“Ne me dites jamais cette bete de mot, impossible,” said Napoleon: it is indeed a stupid word where genius is concerned.
If intellectual “miracles” were impossible to genius, even Bacon could not have been and done all that he was and did, and also the author of the Shakespearean plays and poems; even Ben could not have been the scholar that he was. For the rest, I need not return on my tracks and explain once more such shallow mysteries as the “Silence of Philip Henslowe,” and the lack of literary anecdotage about Shakespeare in a stupendously illiterate country town. Had Will, not Ben, visited Drummond of Hawthornden, we should have matter enough of the kind desired.

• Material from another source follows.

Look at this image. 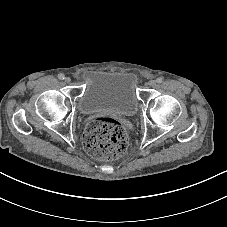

“We have the epics of Homer,” people say, “what matters it whether they be by a Man, or by a Syndicate that was in business through seven centuries? We have the plays of Shakespeare, what matters it whether he, or Bacon, or X. were, in the main, the author?”
It matters to us, if we hold such doubts to be fantastic pedantries, such guesses contrary to the nature of things; while we wish to give love and praise and gratitude where they are due; to that Achaean “Father of the rest”; and to “friendly Shakespeare.”
APPENDICES
APPENDIX I: “TROILUS AND CRESSIDA”
To myself Troilus and Cressida is, with Henry vi, Part I, the most mysterious among the Shakespearean plays. Here we find, if Will wrote it, or had any hand in it, the greatest poet of the modern world in touch with the heroes of the greatest poet of the ancient world; but the English author’s eyes are dimmed by the mists and dust of post-Homeric perversions of the Tale of Troy. The work of perversion began, we know, in the eighth century before our era, when, by the author of the Cypria, these favourite heroes of Homer, Odysseus and Diomede, were represented as scoundrels, assassins, and cowards.
In the Prologue to the play (whosoever wrote it) we see that the writer is no scholar. He makes the Achaean fleet muster in “the port of Athens,” of all places. Even Ovid gave the Homeric trysting-place, Aulis, in Boeotia. (This Prologue is not in the Folio of 1623.) Six gates hath the Englishman’s Troy, and the Scaean is not one of them.